INFORMATION SHOWN: Begin

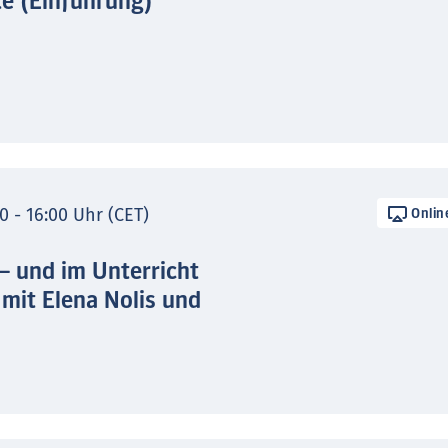
te (Einführung)
0 - 16:00 Uhr (CET)
Onlin
 – und im Unterricht
 mit Elena Nolis und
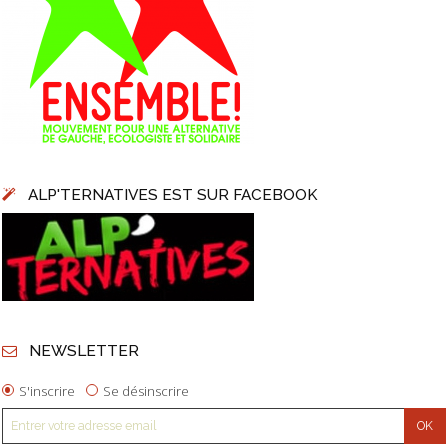
ALP'TERNATIVES EST SUR FACEBOOK
NEWSLETTER
S'inscrire
Se désinscrire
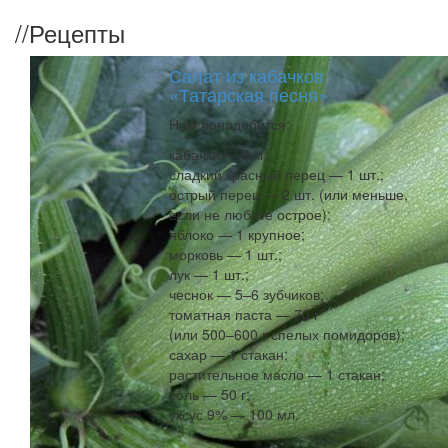
//
Рецепты
Салат из кабачков
«Татарская песня»
Нам понадобится:
кабачки — 2 кг;
сладкий красный перец — 1 шт.;
острый перец — 2 шт. (или меньше,
если не любите острое);
яблоко — 1 крупное;
морковь — 1 шт.;
лук — 1 шт.;
чеснок — 5–6 зубчиков;
томатная паста — 70 г
(или 500–600 г спелых помидоров);
сахар — 1 стакан;
растительное масло — 1 стакан;
соль — 50 г;
уксус 9% — 100 мл.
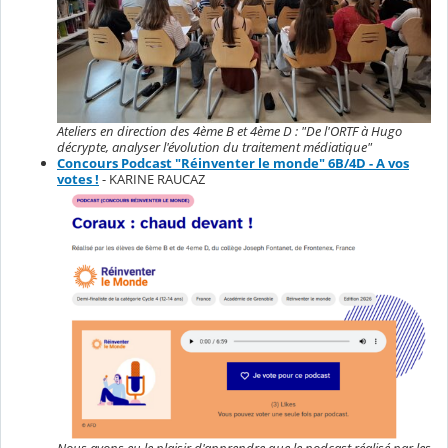
Ateliers en direction des 4ème B et 4ème D : "De l'ORTF à Hugo
décrypte, analyser l'évolution du traitement médiatique"
Concours Podcast "Réinventer le monde" 6B/4D - A vos
votes !
- KARINE RAUCAZ
Nous avons eu le plaisir d'apprendre que le podcast réalisé par les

INFORMATION SHOWN: End

» DESCRIPTION OF THE TASK: The complete listing must be transcribed verbatim, and all pictures are to be omitted.

» OUTPUT BELOW:
te (Einführung)
0 - 16:00 Uhr (CET)
Onlin
 – und im Unterricht
 mit Elena Nolis und
ALP'TERNATIVES EST SUR FACEBOOK
NEWSLETTER
S'inscrire
Se désinscrire
//
Рецепты
Салат из кабачков
«Татарская песня»
Нам понадобится:
кабачки — 2 кг;
сладкий красный перец — 1 шт.;
острый перец — 2 шт. (или меньше,
если не любите острое);
яблоко — 1 крупное;
морковь — 1 шт.;
лук — 1 шт.;
чеснок — 5–6 зубчиков;
томатная паста — 70 г
(или 500–600 г спелых помидоров);
сахар — 1 стакан;
растительное масло — 1 стакан;
соль — 50 г;
уксус 9% — 100 мл.
Ateliers en direction des 4ème B et 4ème D : "De l'ORTF à Hugo
décrypte, analyser l'évolution du traitement médiatique"
Concours Podcast "Réinventer le monde" 6B/4D - A vos
votes !
- KARINE RAUCAZ
Nous avons eu le plaisir d'apprendre que le podcast réalisé par les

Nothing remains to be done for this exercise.